There are two species of Quoll that can be found in Tasmania:The Eastern Quoll, or Dasyurus viverrinus is common in Tasmania. It has thick fur covered in small white spots on the body excluding the tail, which can sometimes have a white tip. Males average 1.3 kg in weight and females .88 kg. The eastern quoll is mainly solitary and only lives up to three years in the wild. They are carnivorous and feed mostly on insects but can hunt mammals as large as rabbits.

They are a nocturnal animal and hunt during the night. Quolls breed in early winter. Females giving birth to up to 30 young, most of which die as the mothers pouch only has six teats. She then leaves them in burrows to hunt for food and sometimes transports the young on her back if she needs to move them to a new den.

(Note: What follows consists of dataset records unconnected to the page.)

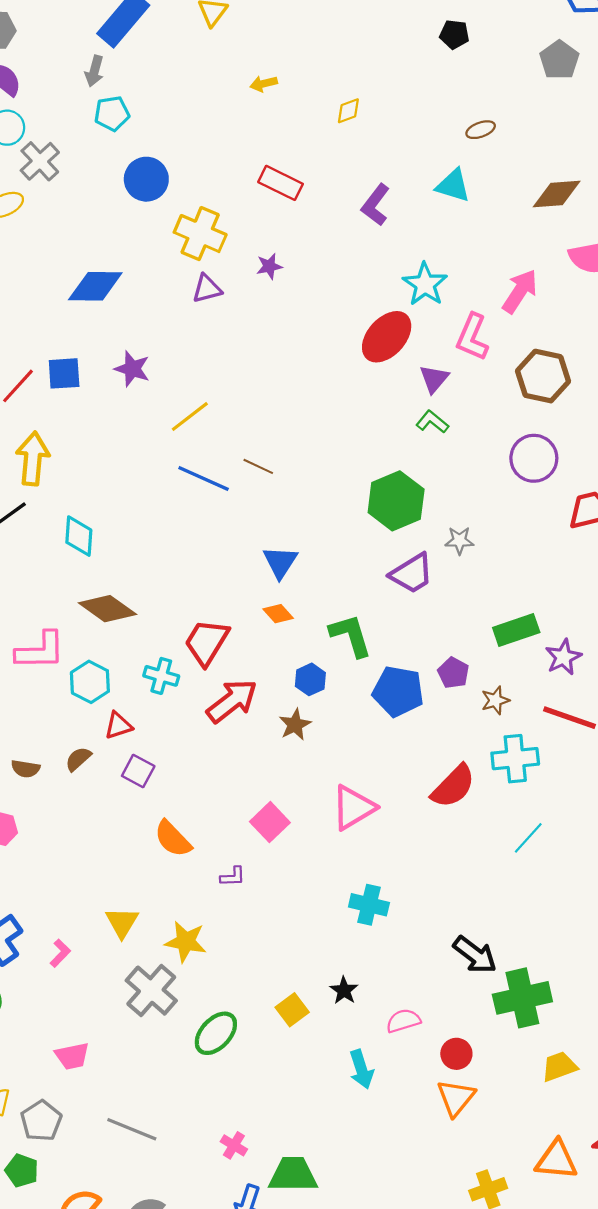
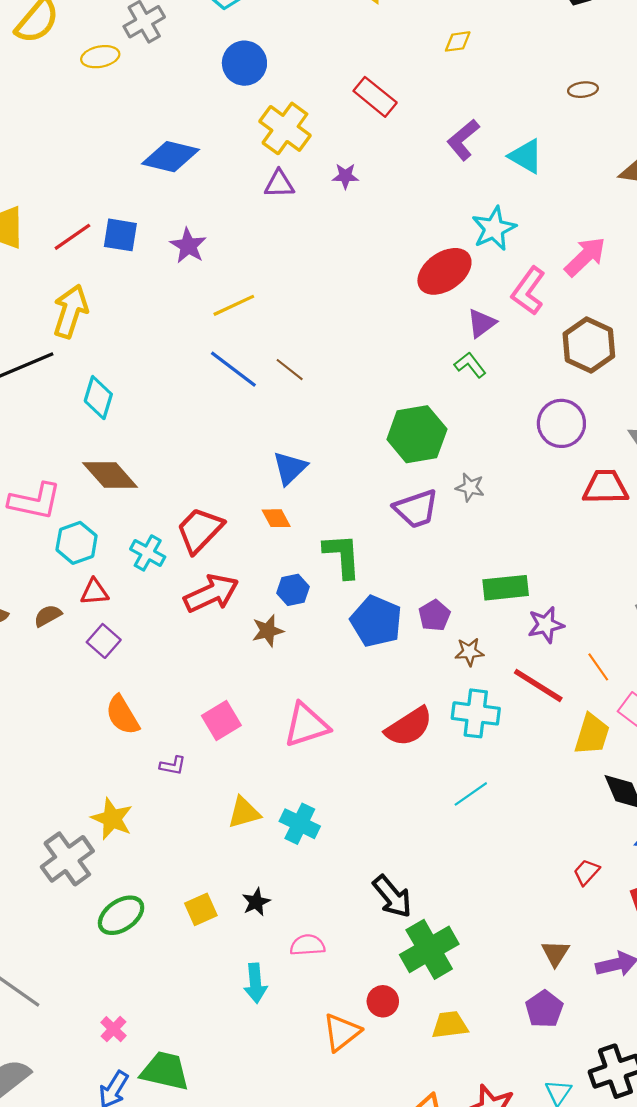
cyan triangle: (453, 186) -> (526, 156), moved
yellow triangle: (122, 922) -> (244, 813), moved, turned 30
green cross: (522, 998) -> (429, 949), turned -30
red circle: (456, 1054) -> (383, 1001), moved

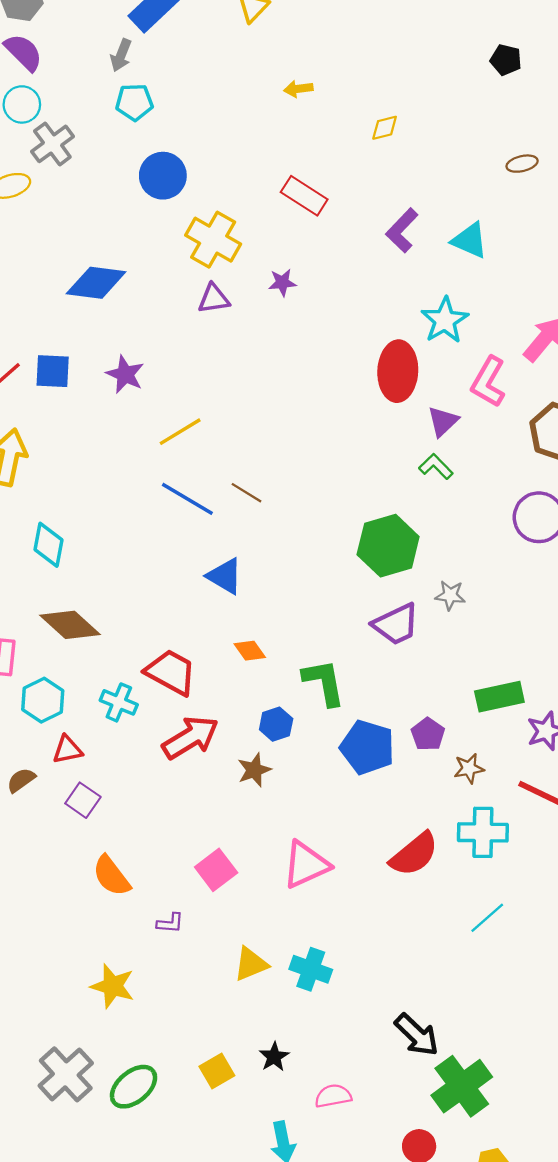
red ellipse: (444, 271) -> (398, 371), turned -46
blue triangle: (290, 468) -> (225, 576), moved, turned -39
red trapezoid: (200, 530) -> (171, 672), turned 81
gray cross: (67, 859) -> (66, 1074), moved

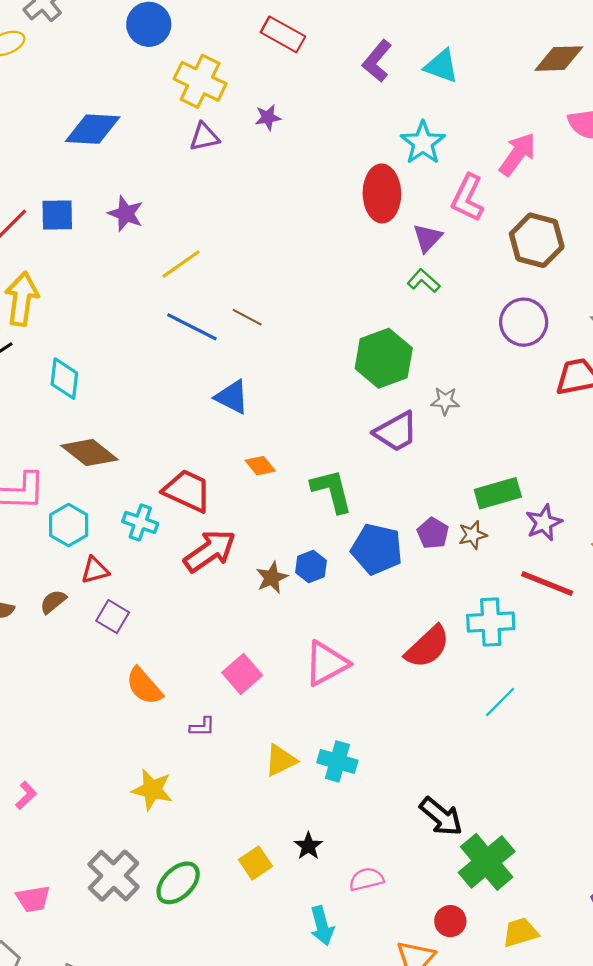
blue hexagon: (276, 724) -> (311, 566), moved
brown star: (469, 768) -> (473, 535), moved

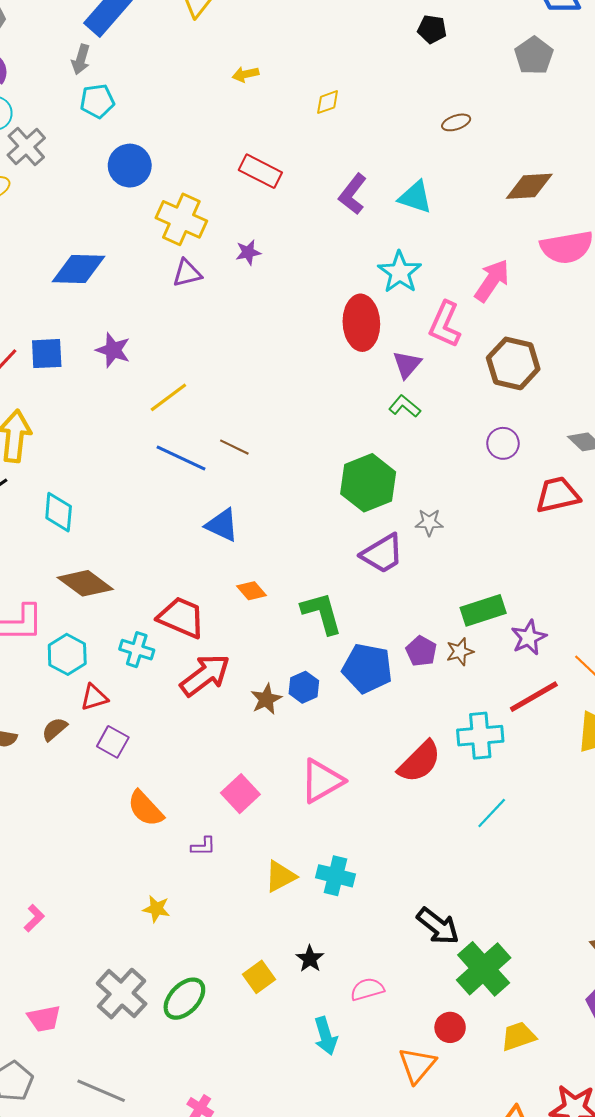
purple circle: (524, 322) -> (503, 443), size x0.7
red line: (547, 584) -> (534, 697), turned -50
yellow star: (152, 790) -> (156, 909), size x0.7

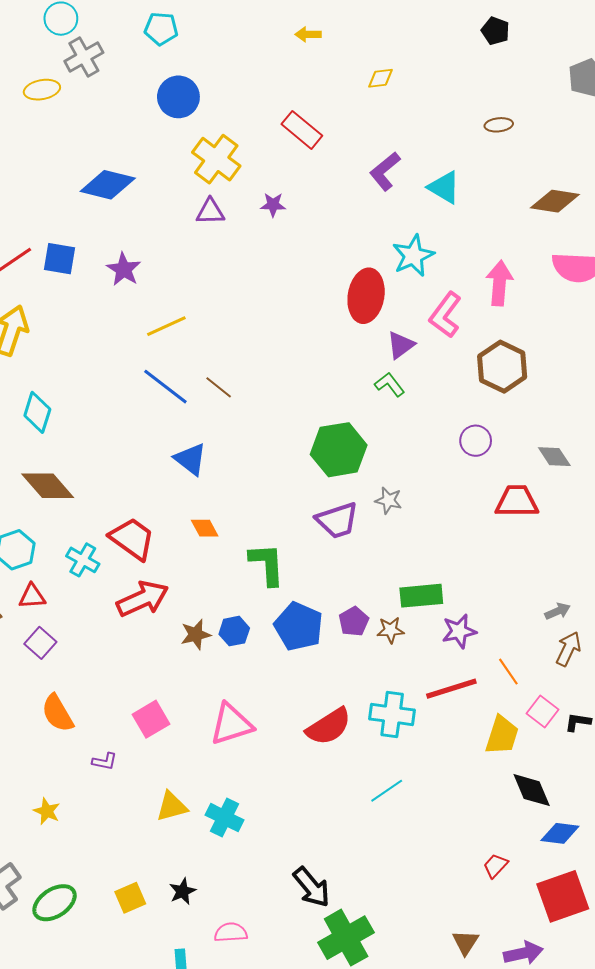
pink arrow: (492, 280) -> (499, 283), turned -42

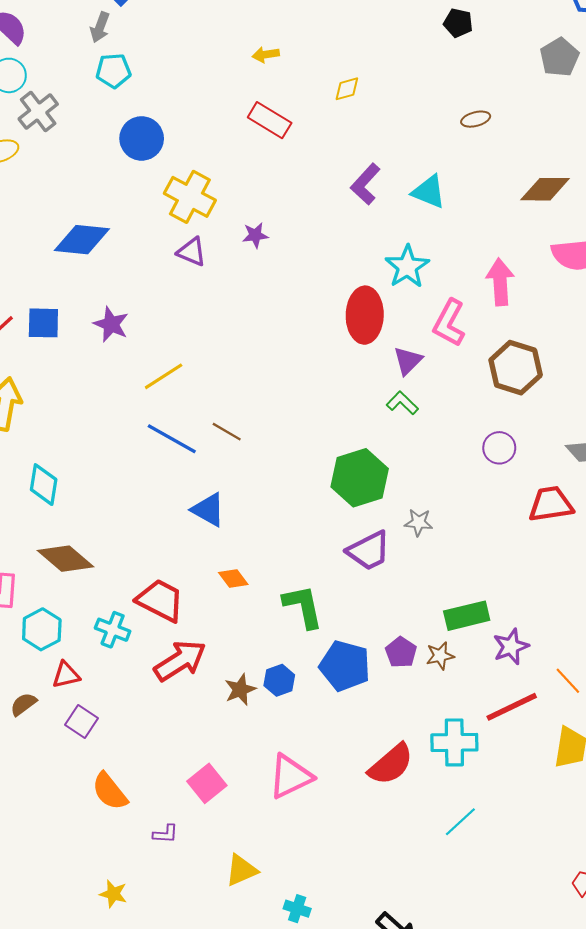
red rectangle: (302, 130) -> (270, 120), moved
purple triangle: (210, 212) -> (192, 252), turned 32
cyan cross: (225, 818) -> (297, 909), moved, size x0.7

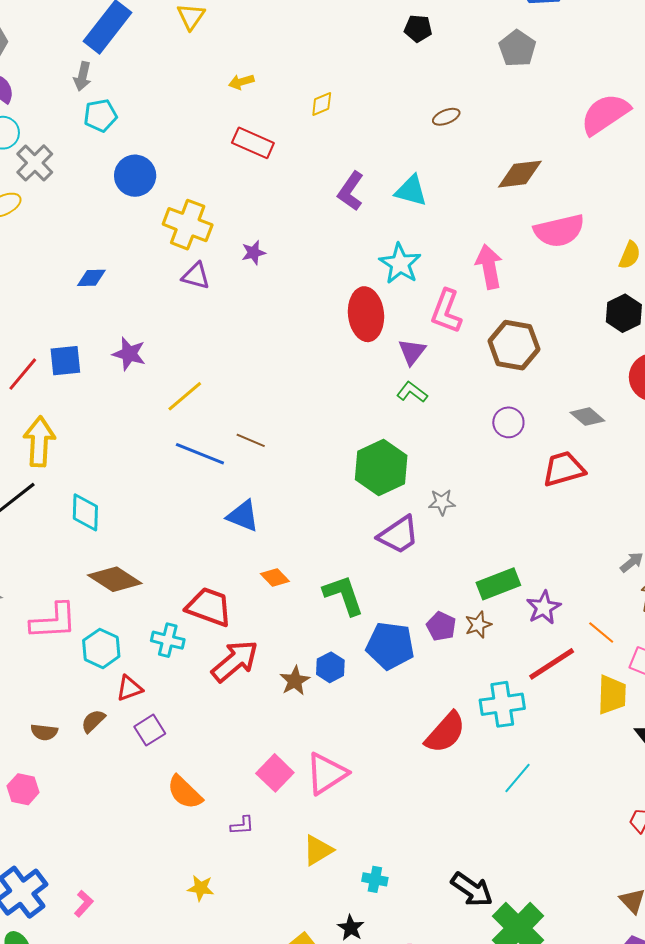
blue diamond: (82, 240) -> (91, 278), size x0.6
purple square: (81, 721) -> (150, 730), turned 32
pink triangle: (290, 776) -> (326, 774), moved

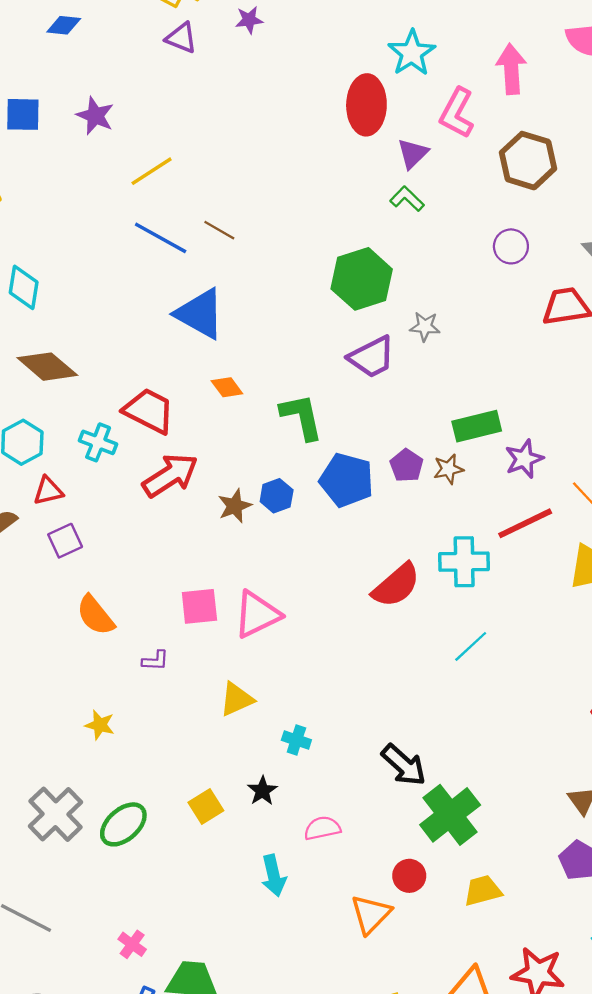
blue triangle: (243, 516) -> (200, 314), size x1.4
pink square: (275, 773) -> (199, 606), turned 33

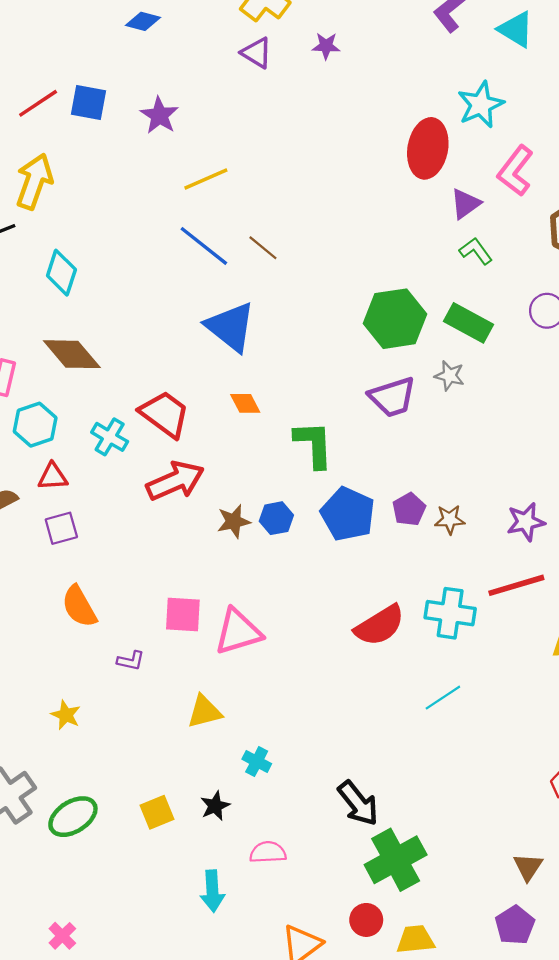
green L-shape: (407, 199) -> (476, 251), moved
green rectangle: (477, 426) -> (469, 323), moved, turned 33
red circle: (409, 876) -> (366, 920), moved

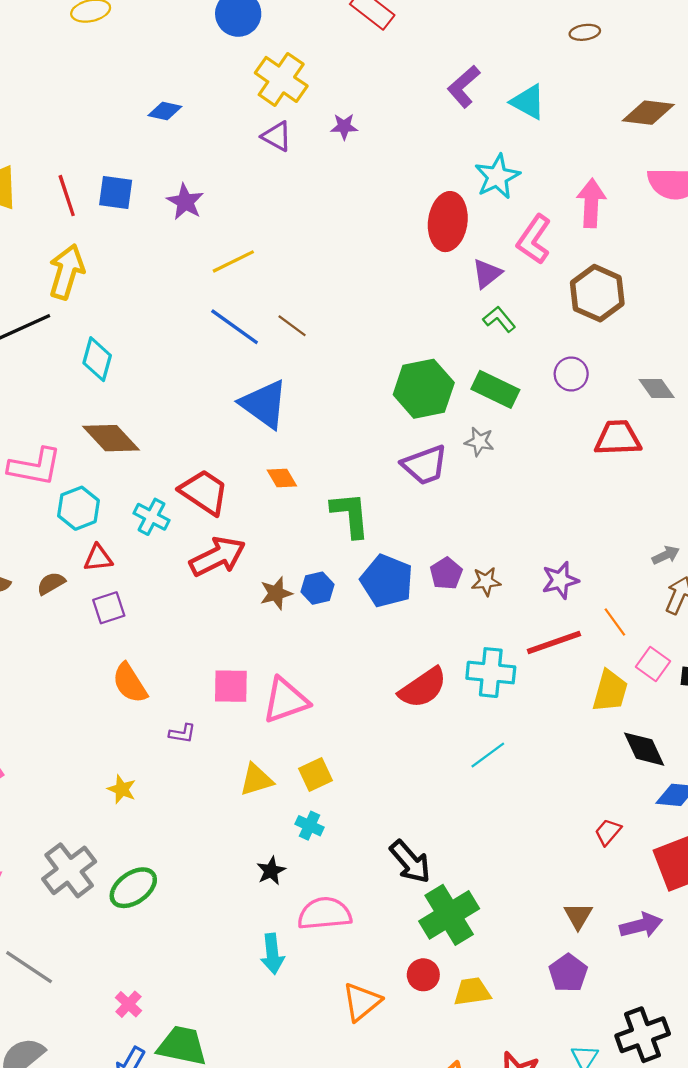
red line: (38, 103) -> (67, 196), turned -72
yellow square: (157, 812) -> (315, 774), moved
pink semicircle: (268, 852) -> (325, 914), size x1.5

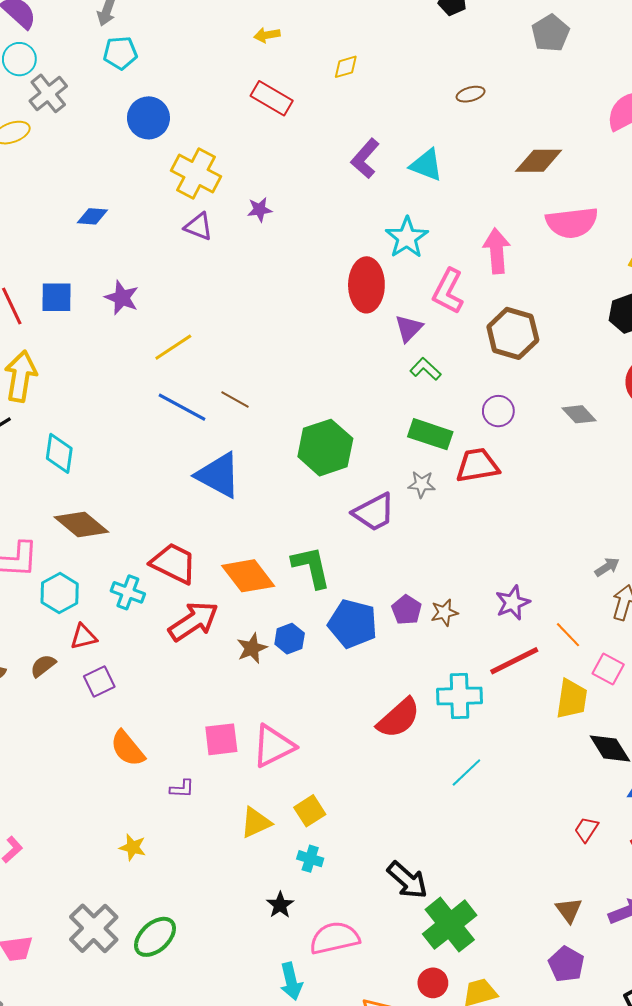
green hexagon: (424, 389) -> (325, 448), moved
red trapezoid: (618, 438) -> (477, 465), moved
orange diamond: (282, 478) -> (248, 576), moved, size x1.8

The Spotted-tail Quoll, or Dasyurus maculatus is larger than the Eastern Quoll and is sometimes referred to as the Tiger Quoll or Tiger Cat.

They can be distinguished from the Eastern Quoll by their larger size, smaller eyes and ears and by the white spots that are present on the tail. Male Spotted-tail Quolls are considerably bigger than females and can weigh up to 4 kgs. Although they are not as common as the Eastern Quoll they can still be found in the forests and coastal scrub of Tasmania. Spotted-tail Quolls are also carnivorous and can prey on animals as large as small wallabies. The Spotted-tail Quoll only gives birth to up to 6 young, which become independent of their mother after 18 to 20 weeks.